Evaluating the Instruction-following Abilities of Language Models using Knowledge Tasks

This repository is the official implementation of Evaluating the Instruction-following Abilities of Language Models using Knowledge Tasks

KCIF is a benchmark for evaluating the instruction-following capabilities of Large Language Models (LLM). We adapt existing knowledge benchmarks and augment them with instructions that are a) conditional on correctly answering the knowledge task or b) use the space of candidate options in multiple-choice knowledge-answering tasks.
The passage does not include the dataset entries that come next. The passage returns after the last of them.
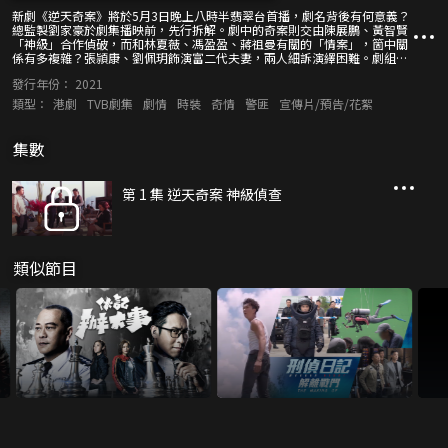
新劇《逆天奇案》將於5月3日晚上八時半翡翠台首播，劇名背後有何意義？
總監製劉家豪於劇集播映前，先行拆解。劇中的奇案則交由陳展鵬、黃智賢
「神級」合作偵破，而和林夏薇、馮盈盈、蔣祖曼有關的「情案」，箇中關
係有多複雜？張頴康、劉佩玥飾演富二代夫妻，兩人細訴演繹困難。劇組前
赴泰國取景，將當地不少美景收錄於劇內。製作特輯節目亦會送上主題曲與
發行年份：
2021
插曲MV片段，讓觀眾先聽為快。
類型：
港劇
TVB劇集
劇情
時裝
奇情
警匪
宣傳片/預告/花絮
集數
第 1 集 逆天奇案 神級偵查
類似節目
KCIF allows us to study model characteristics, such as their change in performance on the knowledge tasks in the presence of answer-modifying instructions and distractor instructions.

Getting Started

Dependencies

Python > 3.10 is preferred

Installing

conda create -n KCIF python=3.10
conda activate KCIF
pip install -r requirements.txt

Supported Datasets

MMLU-Pro
MathQA
BoolQ
PiQA
Winogrande
More tasks will be added soon.

Evaluation

To evaluate any model on KCIF, pls run the following command

python inference/run_inference.py --engine <engine_type> --model_name <HF model name or local checkpoint> --input_path <path to KCIF> --batch_size <batch size> --output_folder <path to output folder>

For the full list of arguments pls run

python inference/run_inference.py --help

Scoring Generations

The evaluation script expects a JSON configuration file containing paths to generations for both instruction-following (if_filepath) and non-instruction-following (noif_filepath) versions of each model.

Here's a sample json file

[
    {
        "if_filepath": "test_results/Meta-Llama-3.1-8B-Instruct_instruction_follow/all_results.jsonl",
        "noif_filepath": "test_results/Meta-Llama-3.1-8B-Instruct_no_instruction_follow/all_results.jsonl",
        "model": "llama"
    },
    {
        "if_filepath": "test_results/Qwen2.5-72B-Instruct_instruction_follow/all_results.jsonl",
        "noif_filepath": "test_results/Qwen2.5-72B-Instruct_no_instruction_follow/all_results.jsonl",
        "model": "qwen_72B"
    }
]

Each entry in the config includes:

if_filepath: Path to instruction-following generations
noif_filepath: Path to non-instruction-following generations
model: Name or identifier for the model.

Usage

Run the following command to compute metrics based on the config:

python -m evaluation.compute_metrics --config path/to/config.json --output_folder path/to/output

Arguments:

--config: Path to the configuration JSON file.
--output_folder: Directory where the computed metrics will be saved.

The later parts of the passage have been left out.